(Source data)

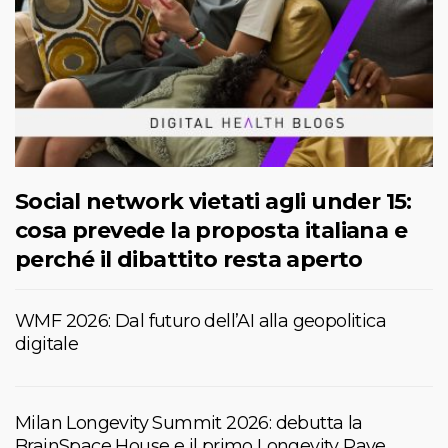
Social network vietati agli under 15:
cosa prevede la proposta italiana e
perché il dibattito resta aperto
WMF 2026: Dal futuro dell’AI alla geopolitica
digitale
Milan Longevity Summit 2026: debutta la
BrainSpace House e il primo Longevity Rave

(End Source data)

Whenever the word "Longevity" shows up in a line of the entries above, copy that line.

▸ The answer:
Milan Longevity Summit 2026: debutta la
BrainSpace House e il primo Longevity Rave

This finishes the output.